Carlson described thinking without an inner narrator as just “seeing” it, like others who say they feel their thoughts.
“I don’t know I just feel like the information is in there and I can pull it forward if I want it,” she said. “It’s like, it’s like files, there’s categories of information in my head and I can pull them to the front if I need them.”
According to science, human thinking isn’t so black and white; you either have an inner monologue or you don’t. A 2008 study found that most think in the gray area. Researchers gave beepers to a random sample of students. Over several weeks, they recorded their thoughts in the moments before the beeper would go off.

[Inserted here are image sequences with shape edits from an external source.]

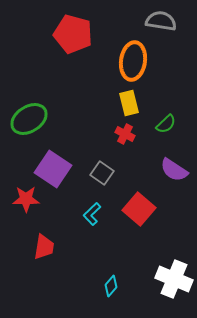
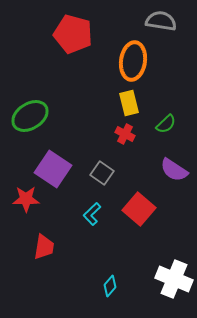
green ellipse: moved 1 px right, 3 px up
cyan diamond: moved 1 px left
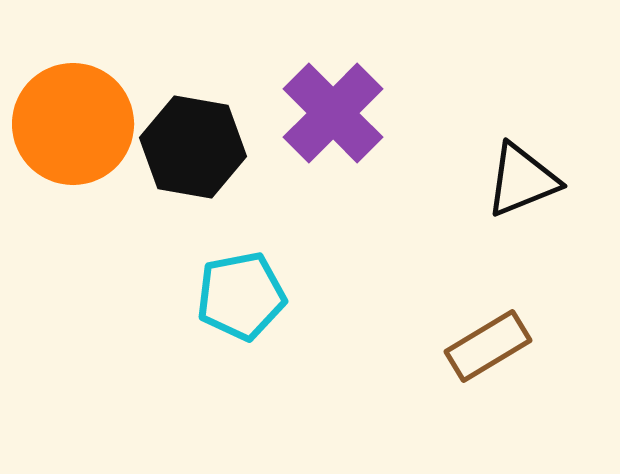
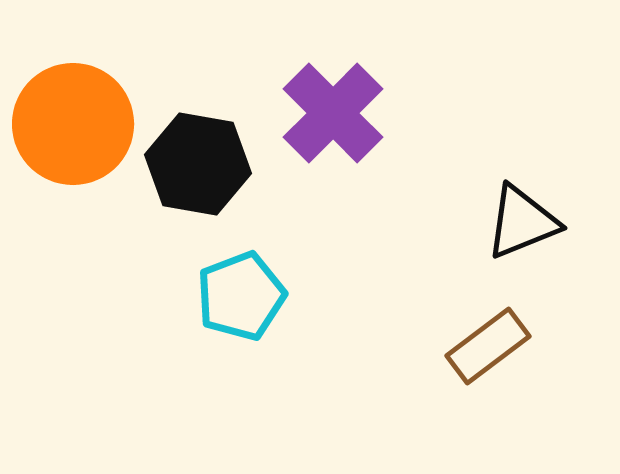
black hexagon: moved 5 px right, 17 px down
black triangle: moved 42 px down
cyan pentagon: rotated 10 degrees counterclockwise
brown rectangle: rotated 6 degrees counterclockwise
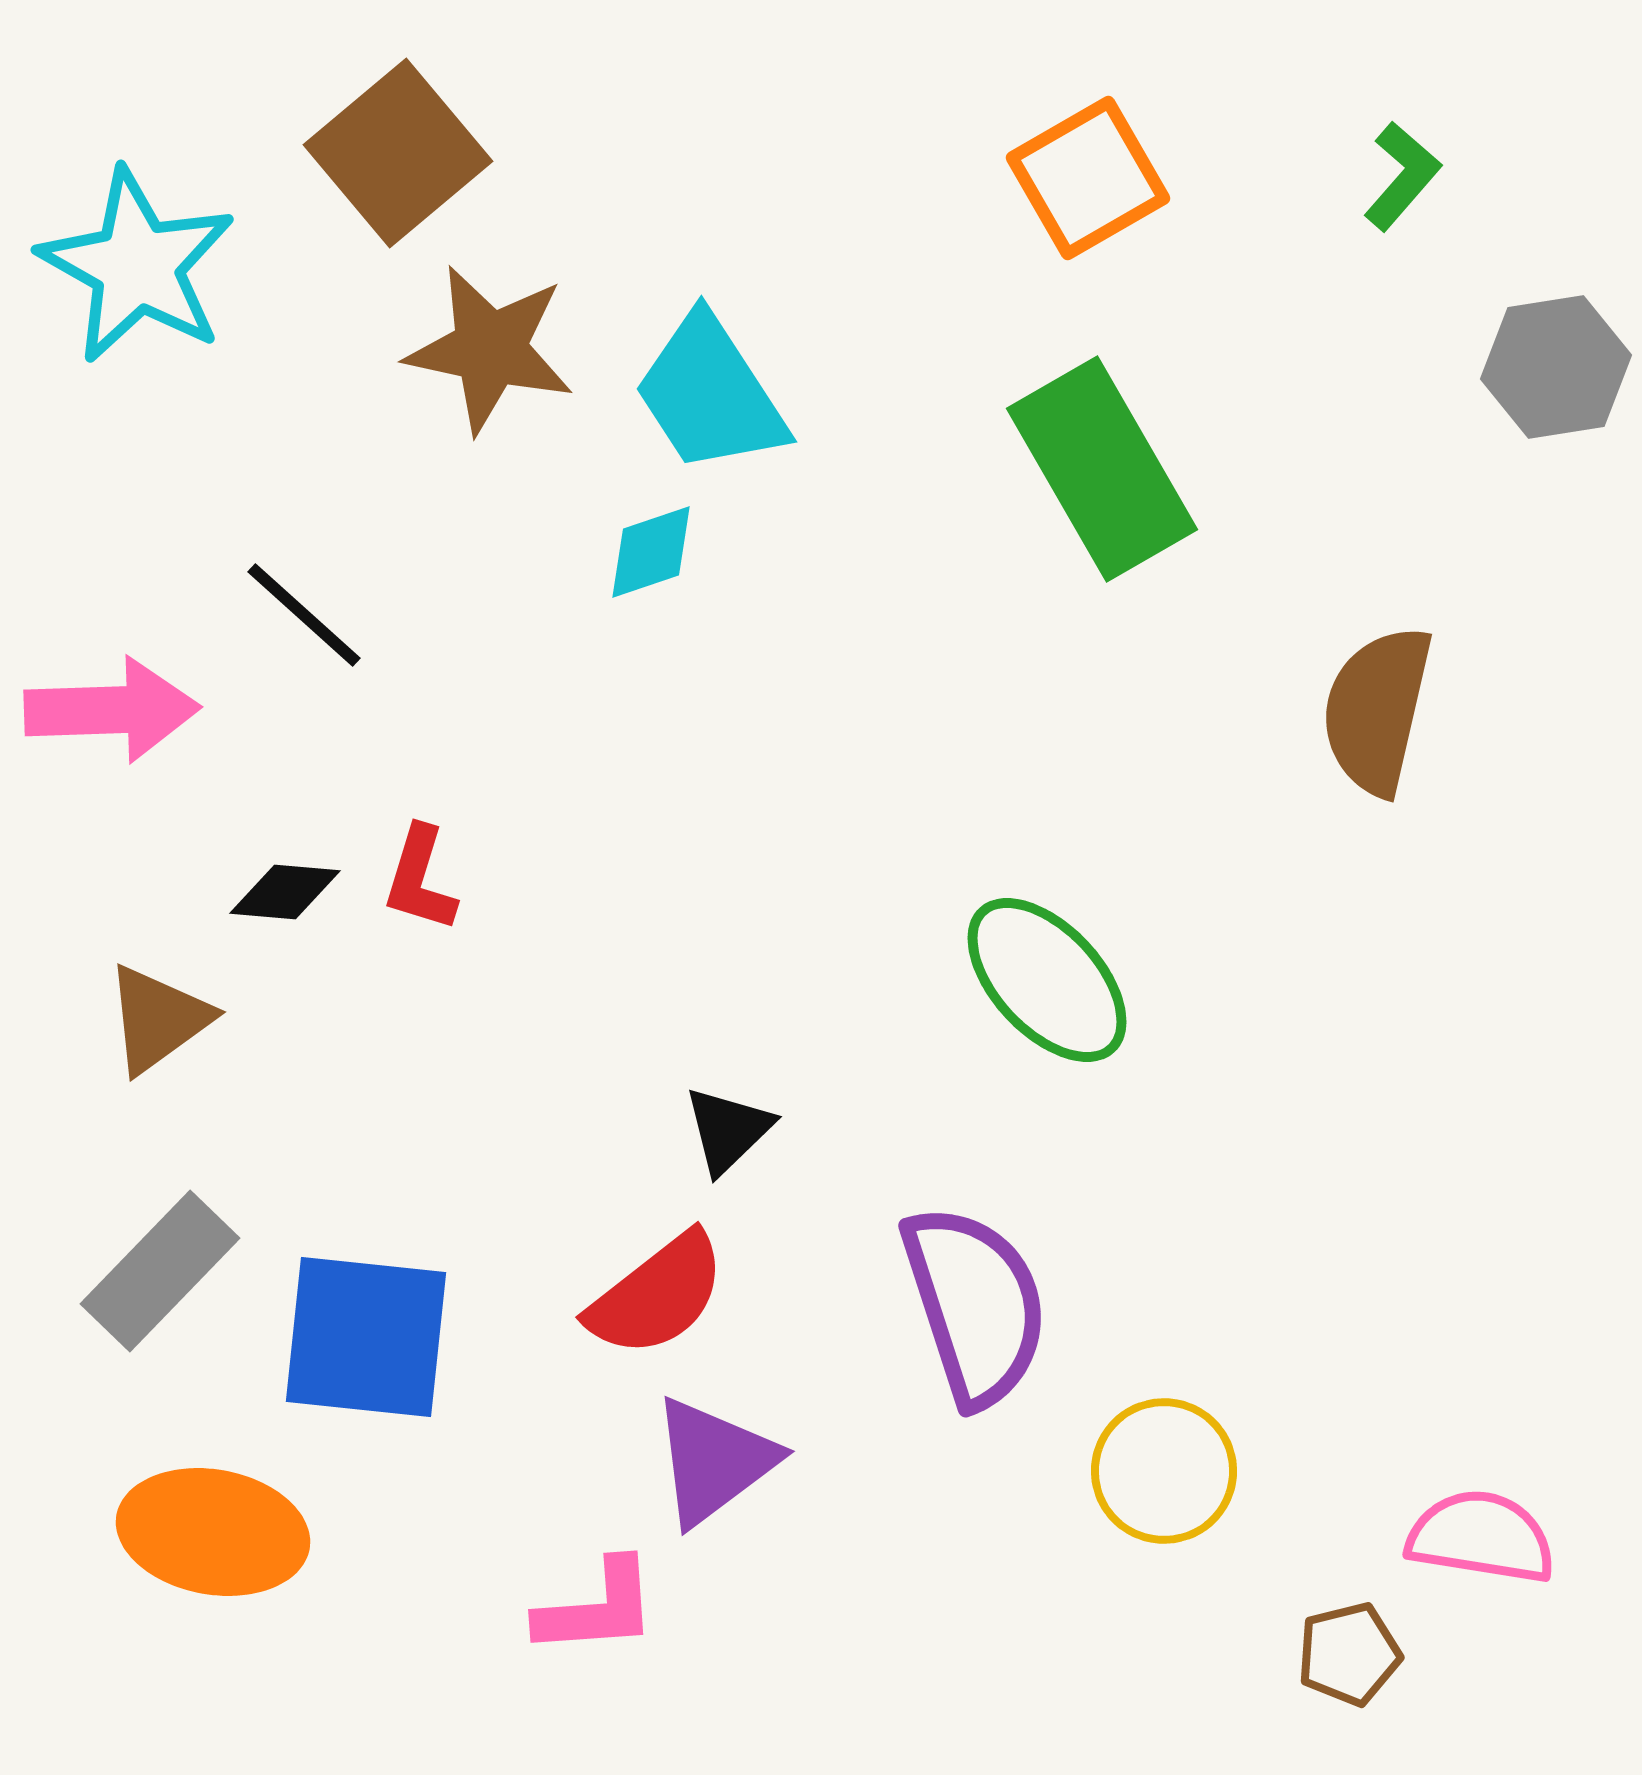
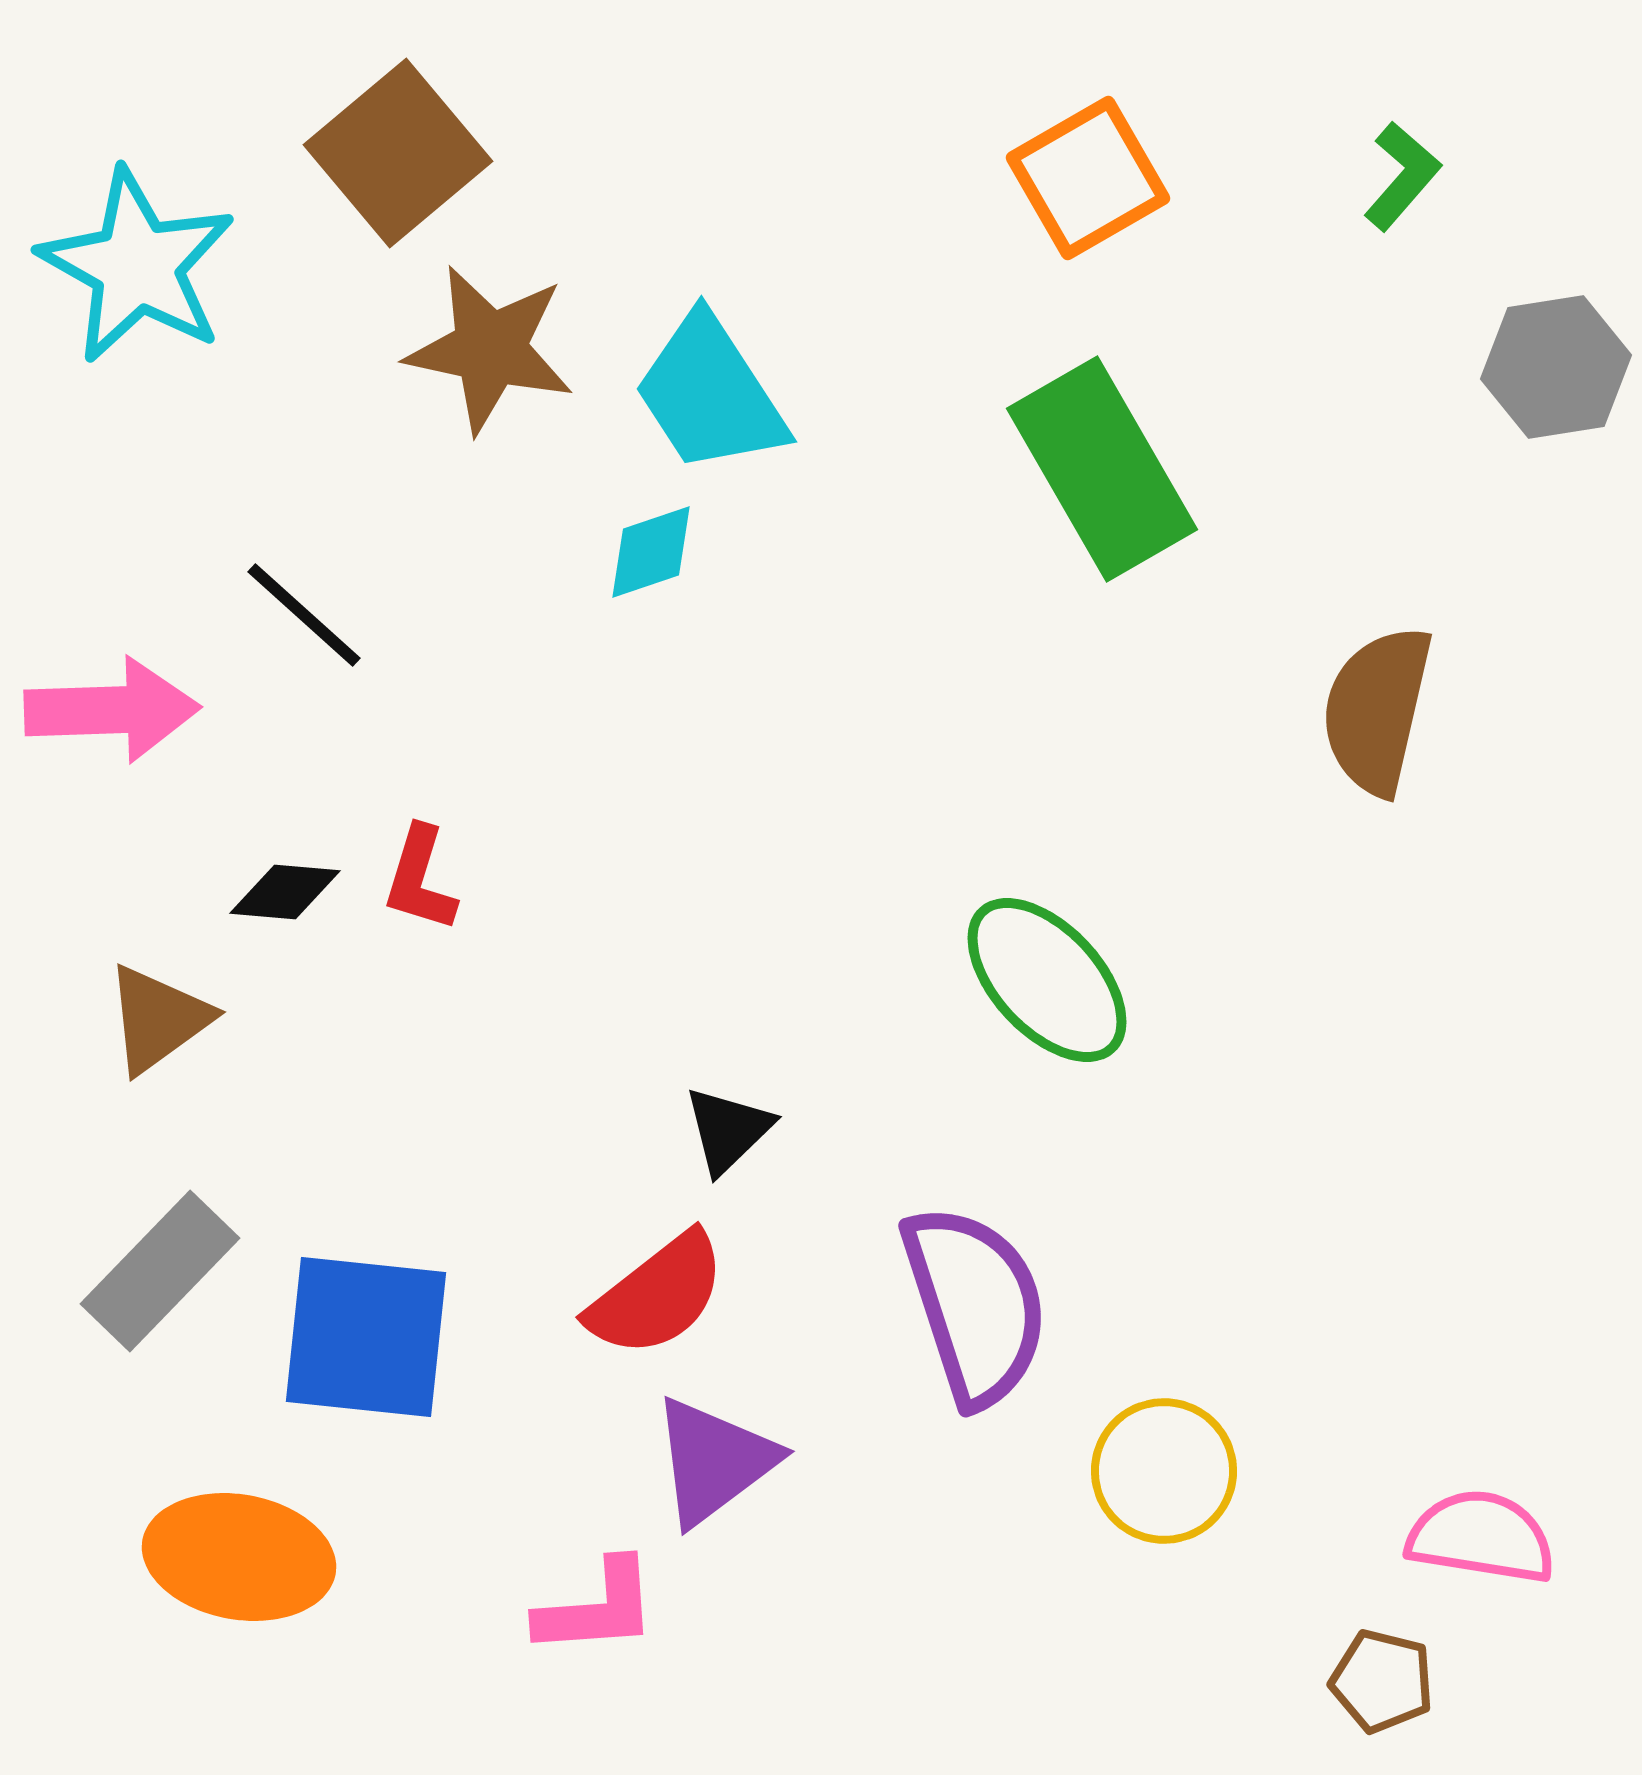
orange ellipse: moved 26 px right, 25 px down
brown pentagon: moved 33 px right, 27 px down; rotated 28 degrees clockwise
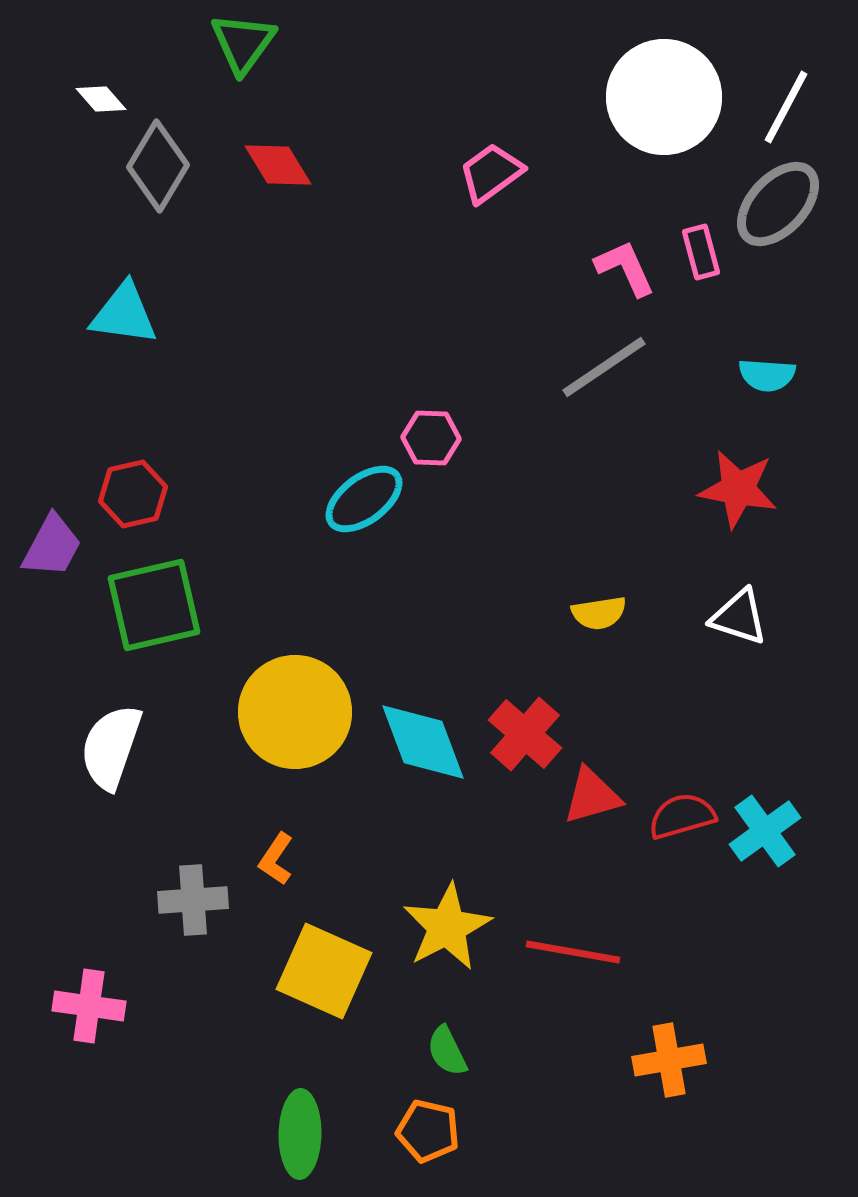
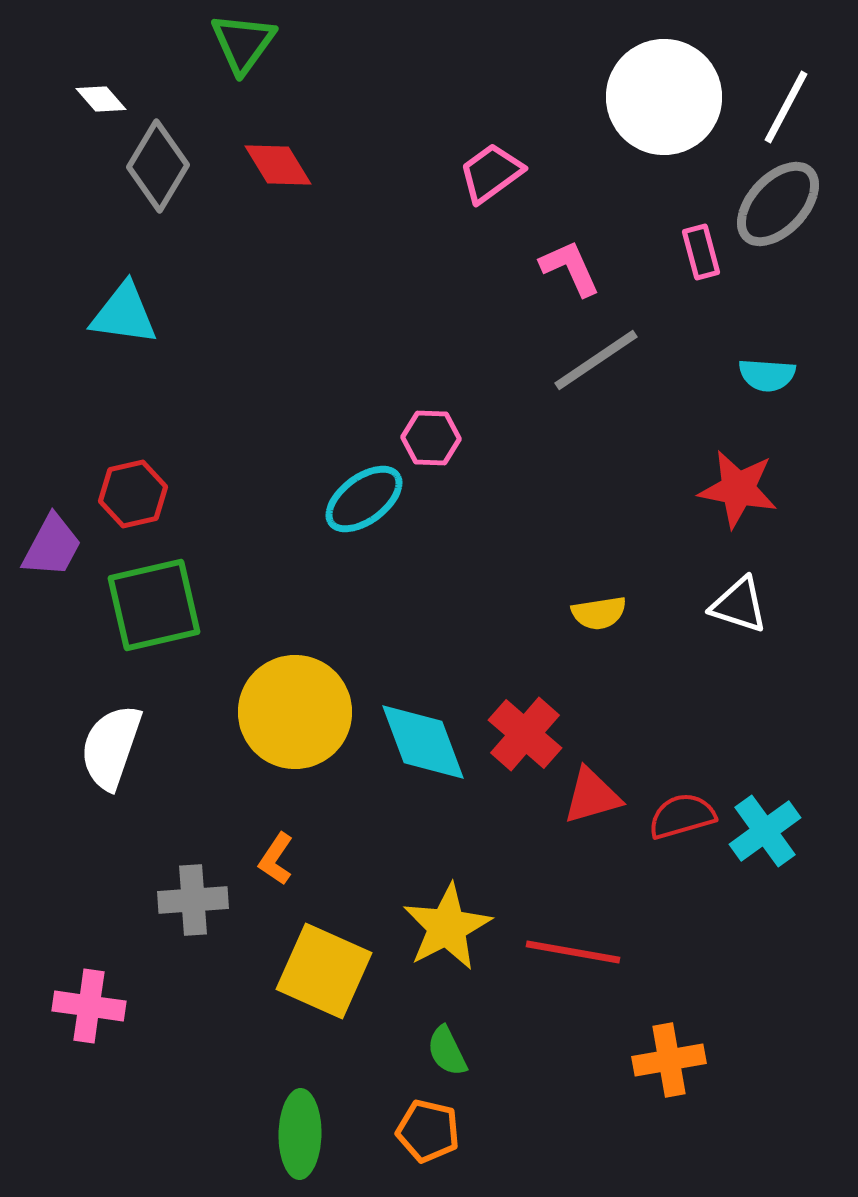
pink L-shape: moved 55 px left
gray line: moved 8 px left, 7 px up
white triangle: moved 12 px up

“Subjects experienced themselves as inwardly talking to themselves in 26 percent of all samples,” the study authors noted in Psychology Today. “But there were large individual differences: some subjects never experienced inner speech; other subjects experienced inner speech in as many as 75 percent of their samples. The median percentage across subjects was 20 percent.
It seems clear that regardless of how, Descartes famous philosophy stands true: “I think, therefore I am.”